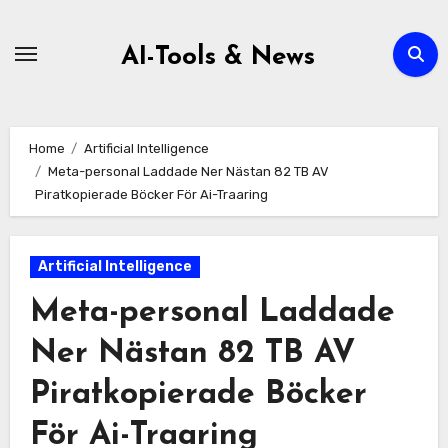
Zum
Inhalt
AI-Tools & News
springen
Home
Artificial Intelligence
Meta-personal Laddade Ner Nästan 82 TB AV
Piratkopierade Böcker För Ai-Traaring
Artificial Intelligence
Meta-personal Laddade
Ner Nästan 82 TB AV
Piratkopierade Böcker
För Ai-Traaring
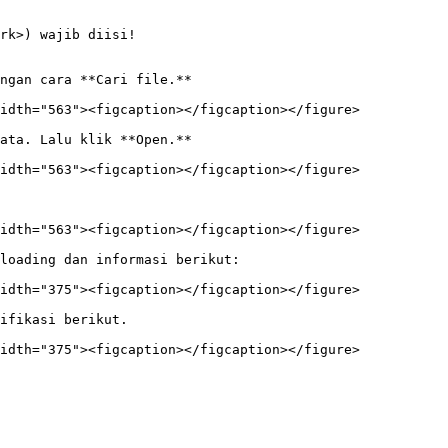
rk>) wajib diisi!

ngan cara **Cari file.**

idth="563"><figcaption></figcaption></figure>

ata. Lalu klik **Open.**

idth="563"><figcaption></figcaption></figure>

idth="563"><figcaption></figcaption></figure>

loading dan informasi berikut:

idth="375"><figcaption></figcaption></figure>

ifikasi berikut.

idth="375"><figcaption></figcaption></figure>
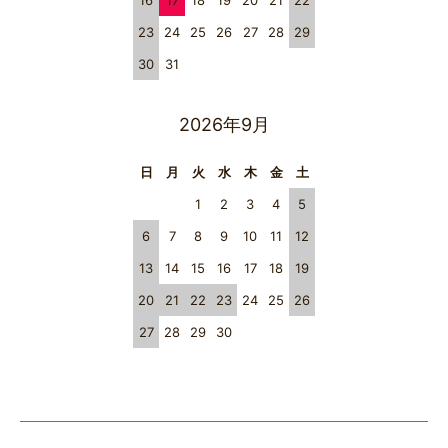
16
17
18
19
20
21
22
23
24
25
26
27
28
29
30
31
2026年9月
日
月
火
水
木
金
土
1
2
3
4
5
6
7
8
9
10
11
12
13
14
15
16
17
18
19
20
21
22
23
24
25
26
27
28
29
30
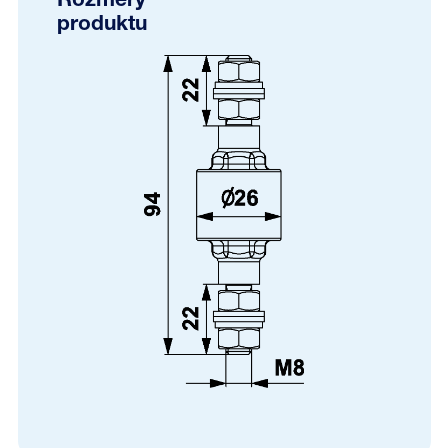
Rozměry
produktu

++++++

### Problem details
From the records above, pick out and copy each line holding the word "berikut".

### Exercise output
loading dan informasi berikut:
ifikasi berikut.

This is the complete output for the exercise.